Backbones & Autonomy
By Dr Helen Burns
This response was written after the first meeting of the Creative Pedagogy & Pathways Group
Strengthen our backbone.
“We are all in our own worlds, busily contending with trying to survive and do a good job for people. We don’t get time to think about the big picture or about how we have come to this. I think arts ed practitioners need some kind of CPD which helps us to understand and be able to articulate the context for our work, theoretically and coherently. I think this would need to include a historical perspective of arts in education. This would go right back to Plato and Aristotle and to dualistic ideas which polarise thinking into academic/intellectual as opposed to sensory activities/things we do with our hands – these ideas pervade into todays education system and de-value art.
We should also look at historical, political agendas in relation to arts education and of course, at neoliberalism and how this shapes and negates art education. We then need to look at alternate ways forward. This would include strengthening understanding of a cognitive and metacognitive perspective of the value of art experience (Eisner, Efland etc.). I think we should also look again at imagination and creativity because a lot of what is said about these has become quite rhetorical – with imagination barely understood really. What does this imply for pedagogy (Dewey, Atkinson, Greene etc.). That’s how I would do this anyway – and within a format where practitioners are creatively constructing their own overview/articulation/model…perhaps as an artwork, from the information provided (I’ve done something like this before, where practitioners constructed a map/image as we went through the ideas). I like your Russian doll idea (I’m a collector)…it’s like building a russian doll where you have put together and related layers of knowledge, to make an intrinsically strong piece of thinking, which has real integrity because it is well-informed, related to your own experience and therefore, you have strong belief in it.
Enabling people to develop autonomy, in and through art.
I imagine some kind of very light touch scheme, which provides just enough structure to support people in school/community settings to set up a project which does not have to comply with official agendas. This is inspired by Keri Facer, who talks about small, grass roots projects as a means of combatting neo-liberal capitalism which is the source of climate emergency – you can’t fight from within the system – you have to find another way. We need to help people find other ways. Other ways to be free to do art but through this, ways to be free to think and to have personal and democratic agency.

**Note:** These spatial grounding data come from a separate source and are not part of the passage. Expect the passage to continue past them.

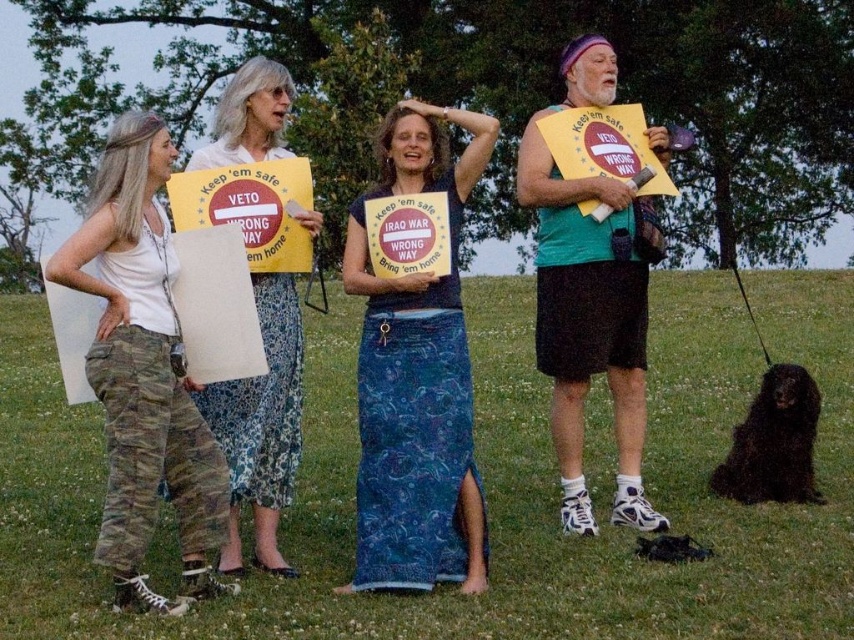 Is blue denim skirt at center to the right of black silky fur at lower right from the viewer's perspective?

In fact, blue denim skirt at center is to the left of black silky fur at lower right.

Is blue denim skirt at center positioned behind black silky fur at lower right?

No, it is not.

Locate an element on the screen. blue denim skirt at center is located at coordinates (416, 376).

Which is behind, point (232, 403) or point (791, 474)?

Positioned behind is point (791, 474).

Which is above, floral skirt at center or black silky fur at lower right?

Positioned higher is floral skirt at center.

I want to click on floral skirt at center, so click(261, 426).

Can you confirm if camouflage pants at left is positioned above black silky fur at lower right?

Indeed, camouflage pants at left is positioned over black silky fur at lower right.

Does camouflage pants at left have a smaller size compared to black silky fur at lower right?

No.

Is point (162, 177) behind point (759, 390)?

That is False.

In order to click on camouflage pants at left in this screenshot , I will do (x=143, y=372).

Practically, I imagine offering ‘start up’ workshops which equip people to get projects going. Offering help with the project design. Being able to offer a small amount of money for the project, with access to artists, resources etc. Preferably being able to do some research around these projects – but doing research rather than asking for reports etc. There could be a blog or something which connects the projects.
I think that one part of the support should include enabling people to develop an understanding of metacognition, through art experiences, about imagination, creativity and voice/agency.”